My six year old said, "A motor scooter." Oh, well, that's not happening. She did also ask for roller skates. Good, and a TV, and...and....and....her two front teeth.
The baby says, "Bye bye Papa car, and Eh-mo." Good. She's easy.
What did you ask Santa for?
Me? I immediately thought of intangible items. I wanted full brain function back. I really, really want to be able to get the kids to functions/after school activities, and obvious things like to GO TO THE GROCERY STORE, go to the doctor, dentist, anyplace!
I have another six months again before this is even a possibility, so Santa, if you could arrange my brain neurons to QUIT FREAKING OUT I would totally appreciate it.
We had a party today in advance of my daughters ten plus one birthday. I am not old enough for a child that age, let alone one nearly as tall as me, but anyway, it's happened, and today, we partied. Photographic evidence is here.
I like them this big, they don't roll away, run away, throw sand, and bite their cousins.
These ones do.
(Michelle, I know I was supposed to call you today, but I now I have two extra girls in my house, one of which is Extra Loud Variety, and they won't be quiet.)
I know it's traditionally celebrated by waking up to either serving Dad breakfast in bed, or more like (or more honestly) going out for a big breakfast or brunch. Oops. The Dad in this house wakes up and eats a protein bar every.single.morning.upon.waking.without.fail. so - there's no feeding him breakfast in bed - unless the kids sliced a bar into bites and placed it on a doily or something - it ain't gonna fly.
Not only that, it's usually left up to The Mom to do the Hallmark Moment Shopping - and I am sort of unable to get it done right now. I can only get to a store when Dad is home, on his days off currently, because? I can't drive. And, I am shopping? With his damn money.

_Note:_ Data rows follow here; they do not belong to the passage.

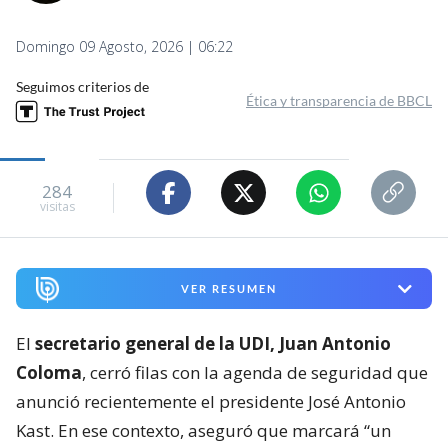
Domingo 09 Agosto, 2026 | 06:22
Seguimos criterios de
Ética y transparencia de BBCL
284
visitas
VER RESUMEN
El
secretario general de la UDI, Juan Antonio
Coloma
, cerró filas con la agenda de seguridad que
anunció recientemente el presidente José Antonio
Kast. En ese contexto, aseguró que marcará “un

I mean, I have "always"sort of been shopping with his money, but now it's like, so obvious that I have no paycheck at all, so buying a "Father's Day Gift" with his money in front of him, is ridiculous. (Yes, I am aware that "his" is "ours," but it's just weird, buying a gift for someone if they're standing next to you, so I didn't, and I won't, so he gets crap.)
My humor really appreciates this today. Happy Father's Day all. (Bob is off with his kids to the movies to see The Incredible Hulk.)